- [Exercise material]:
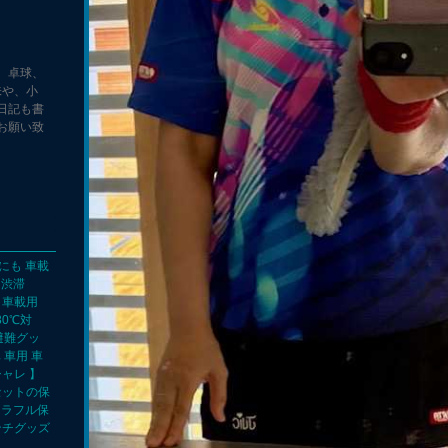
、卓球、
味や、小
日記も書
お願い致
にも 車載
、渋滞
 車載用
80℃対
避難グッ
 車用 車
シャレ 】
セットの保
カラフル保
ンチグッズ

- [Assignment]: Without the pictures, print the records in full, exactly as they appear.

- [Written solution]:
、卓球、
味や、小
日記も書
お願い致
にも 車載
、渋滞
 車載用
80℃対
避難グッ
 車用 車
シャレ 】
セットの保
カラフル保
ンチグッズ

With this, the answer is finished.